Eso es basura y no tiene ninguna calidad periodística. Es un crimen tan abominable, a mi juicio, como el abuso sexual en contra de menores de edad o, para decirlo de forma gráfica y contundente: es tan asqueroso moralmente como la depravación de quien se atreve a satisfacer sus pulsiones enfermizas violando cadáveres.
Segundo, hay una preocupante constante en el caso de varios magnates de los medios de comunicación en todo el mundo, y a lo largo de la historia, que consiste en su arrogante sentimiento de impunidad moral. Esta arrogancia lo mismo se constata en los grandes magnates de medios de comunicación con influencia global, como Murdoch, que en caciquillos locales de los medios en cualquier país, México incluido desde luego.
Poseer el control accionario de una cadena de televisión, o de estaciones de radio o de un influyente periódico, de ninguna manera otorga una patente de impunidad moral para calumniar, destruir reputaciones, o para denigrar a personajes públicos o no tan públicos por sus defectos físicos o morales, hacer befa del prójimo y llevar a cabo un constate acoso sobre personajes públicos por razones baladíes: Fulano es demasiado gordo, Perengana es sospechosamente flaca, Zutano parece tener preferencias sexuales “raras”, Fulanito consume vino importado durante sus comidas. Eso es también basura, aunque pretenda disfrazarse con la vestimenta de “chiste” o humorismo trasnochado.
Tercero, tampoco deben otorgar patente de impunidad las columnas sin firma que difunden rumores, especulaciones, versiones no confirmadas, conjeturas calenturientas disfrazadas de noticias. Más aún: un periódico que se precie a sí mismo debería darle decorosa sepultura a tal género de resúmenes de chismes, ataques cobardes y anónimos, especulaciones apresuradas o dictadas por intereses inconfesables. Por favor, si quieren saber cómo se hace el verdadero periodismo de investigación relean con cuidado “Todos los hombres del Presidente” de Bernstein y Woodward: cualquier conjetura que no haya podido ser comprobada por tres fuentes independientes entre sí, y que no pueda firmarse con nombres y apellidos reales, no merece ser publicada.
Cuarto, de acuerdo con la sentencia clásica del periodismo: los hechos son sagrados, las opiniones son libres.
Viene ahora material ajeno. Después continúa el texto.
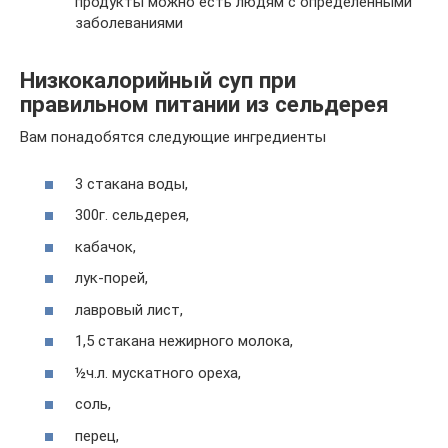
продукты можно есть людям с определенными
заболеваниями
Низкокалорийный суп при
правильном питании из сельдерея
Вам понадобятся следующие ингредиенты
3 стакана воды,
300г. сельдерея,
кабачок,
лук-порей,
лавровый лист,
1,5 стакана нежирного молока,
½ч.л. мускатного ореха,
соль,
перец,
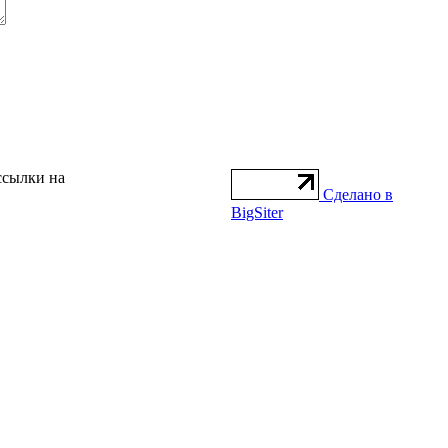
ссылки на
Сделано в
BigSiter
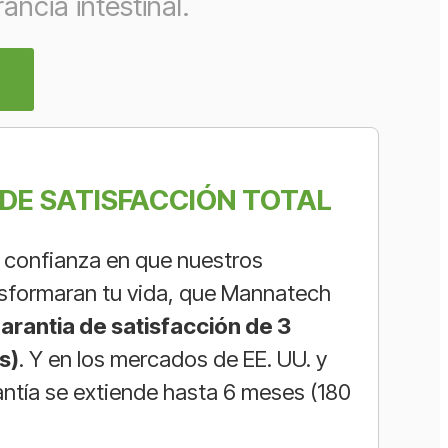
ancia intestinal.
DE SATISFACCIÓN TOTAL
confianza en que nuestros
sformaran tu vida, que Mannatech
arantia de satisfacción de 3
s
)
. Y en los mercados de EE. UU. y
antía se extiende hasta 6 meses (180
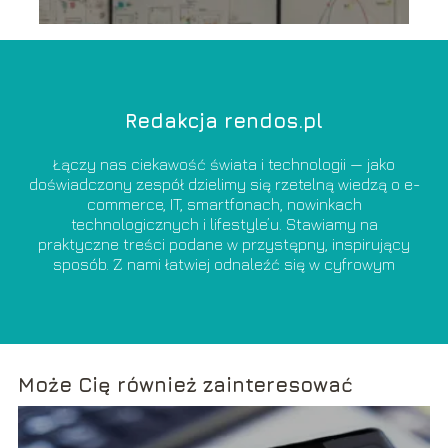
Redakcja rendos.pl
Łączy nas ciekawość świata i technologii — jako
doświadczony zespół dzielimy się rzetelną wiedzą o e-
commerce, IT, smartfonach, nowinkach
technologicznych i lifestyle’u. Stawiamy na
praktyczne treści podane w przystępny, inspirujący
sposób. Z nami łatwiej odnaleźć się w cyfrowym
świecie i świadomie z niego korzystać.
Może Cię również zainteresować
Pero las opiniones libres no incluyen afirmaciones manifiestamente falsas, tergiversación flagrante de los hechos, adivinaciones febriles. Los medios deben exigir también a sus columnistas y editorialistas no confundir la libertad de opinión con la impunidad para difundir falsedades manifiestas, mentir acerca de hechos constatables, denigrar al prójimo, alardear acerca de conocimientos que obviamente no pueden tener (verbigracia: “la única razón por la que el Presidente dijo o hizo tal fue ésta o aquella”).
Quinto, las deficiencias de los medios y de los periodistas de ninguna manera justifican (¡nunca!) la intromisión de los gobiernos a través de la censura y cualquiera de sus formas disfrazadas. Preferibles mil veces los excesos de la libertad de expresión mal entendida que cualquier amago de limitación o coerción a esa libertad sagrada que debemos disfrutar todos los seres humanos, no sólo los periodistas.
Es el público quien debe dar la sentencia definitiva, auxiliado por el sentido común y por las nociones elementales de la ética. La ética cuenta ¡y mucho!